* ABOUT THIS EXERCISE:
Only the text of the records belongs in the answer; the pictures must be dropped.

* GIVEN DATA:
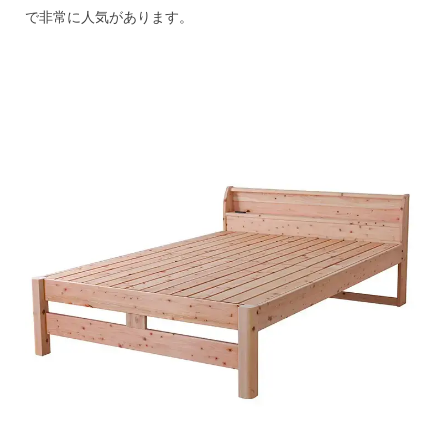
で非常に人気があります。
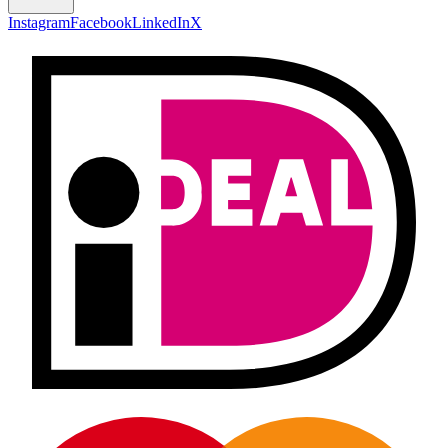
Instagram
Facebook
LinkedIn
X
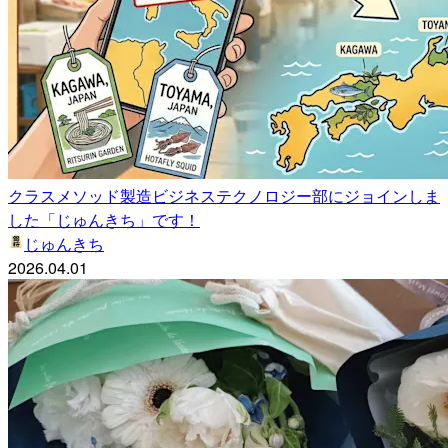
クラスメソッド製造ビジネステクノロジー部にジョインしま
した「じゅんきち」です！
じゅんきち
2026.04.01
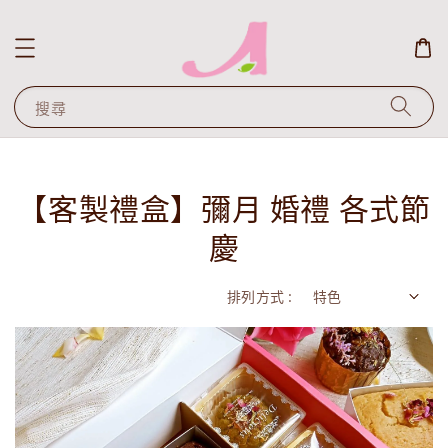
搜尋
【客製禮盒】彌月 婚禮 各式節
慶
排列方式 :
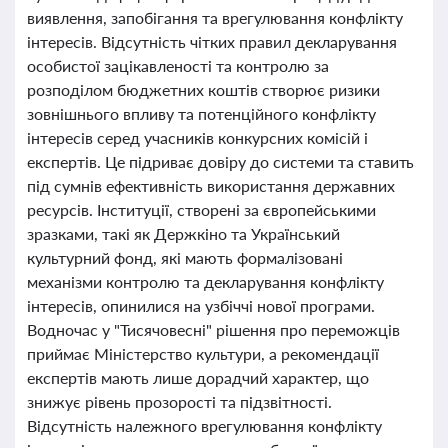
виявлення, запобігання та врегулювання конфлікту
інтересів. Відсутність чітких правил декларування
особистої зацікавленості та контролю за
розподілом бюджетних коштів створює ризики
зовнішнього впливу та потенційного конфлікту
інтересів серед учасників конкурсних комісій і
експертів. Це підриває довіру до системи та ставить
під сумнів ефективність використання державних
ресурсів. Інституції, створені за європейськими
зразками, такі як Держкіно та Український
культурний фонд, які мають формалізовані
механізми контролю та декларування конфлікту
інтересів, опинилися на узбіччі нової програми.
Водночас у "Тисячовесні" рішення про переможців
приймає Міністерство культури, а рекомендації
експертів мають лише дорадчий характер, що
знижує рівень прозорості та підзвітності.
Відсутність належного врегулювання конфлікту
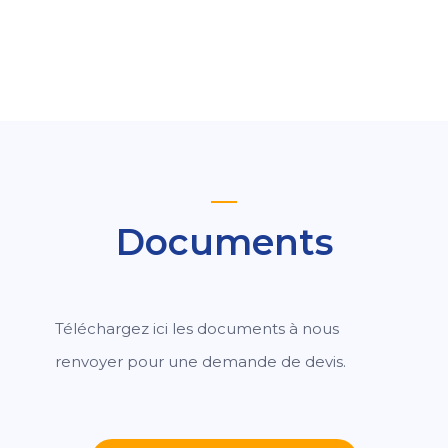
Documents
Téléchargez ici les documents à nous
renvoyer pour une demande de devis.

* SOLUTION BELOW:
で非常に人気があります。
Instagram
Facebook
LinkedIn
X
クラスメソッド製造ビジネステクノロジー部にジョインしま
した「じゅんきち」です！
じゅんきち
2026.04.01
搜尋
【客製禮盒】彌月 婚禮 各式節
慶
排列方式 :
виявлення, запобігання та врегулювання конфлікту
інтересів. Відсутність чітких правил декларування
особистої зацікавленості та контролю за
розподілом бюджетних коштів створює ризики
зовнішнього впливу та потенційного конфлікту
інтересів серед учасників конкурсних комісій і
експертів. Це підриває довіру до системи та ставить
під сумнів ефективність використання державних
ресурсів. Інституції, створені за європейськими
зразками, такі як Держкіно та Український
культурний фонд, які мають формалізовані
механізми контролю та декларування конфлікту
інтересів, опинилися на узбіччі нової програми.
Водночас у "Тисячовесні" рішення про переможців
приймає Міністерство культури, а рекомендації
експертів мають лише дорадчий характер, що
знижує рівень прозорості та підзвітності.
Відсутність належного врегулювання конфлікту
Documents
Téléchargez ici les documents à nous
renvoyer pour une demande de devis.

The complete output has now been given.